Introduction We previously described that a short version of the acute octreotide test (sAOT) can predict the response to first-generation somatostatin receptor ligands (SRLs) in patients with acromegaly. We have prospectively reassessed the sAOT in patients from the ACROFAST study using current ultra-sensitive GH assays. We also studied the correlation of sAOT with tumor expression of E-cadherin and somatostatin receptor 2 (SSTR2) . Methods A total of 47 patients treated with SRLs for 6 months were evaluated with the sAOT at diagnosis and correlated with SRLs’ response. Those patients whose IGF1 decreased to <3SDS from normal value were considered responders and those whose IGF1 was ≥3SDS, were considered non-responders . The 2 hours GH value (GH 2h ) after s.c. administration of 100 mcg of octreotide was used to define predictive cutoffs. E-cadherin and SSTR2 immunostaining in somatotropinoma tissue were investigated in 24/47 and 18/47 patients, respectively. Results In all, 30 patients were responders and 17 were non-responders. GH 2h was 0.68 (0.25-1.98) ng/mL in responders vs 2.35 (1.59-9.37) ng/mL in non-responders (p<0.001). GH 2h = 1.4ng/mL showed the highest ability to identify responders (accuracy of 81%, sensitivity of 73.3%, and specificity of 94.1%).

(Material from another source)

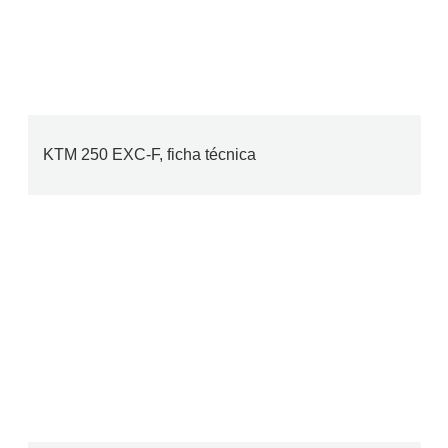
KTM 250 EXC-F, ficha técnica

GH 2h = 4.3ng/mL was the best cutoff for non-response prediction (accuracy of 74%, sensitivity of 35.3%, and specificity of 96.7%). Patients with E-cadherin-positive tumors showed a lower GH 2h than those with E-cadherin-negative tumors [0.9 (0.3-2.1) vs 3.3 (1.5-12.1) ng/mL; p<0.01], and patients with positive E-cadherin presented a higher score of SSTR2 (7.5 ± 4.2 vs 3.3 ± 2.1; p=0.01). Conclusion The sAOT is a good predictor tool for assessing response to SRLs and correlates with tumor E-cadherin and SSTR2 expression. Thus, it can be useful in clinical practice for therapeutic decision-making in patients with acromegaly.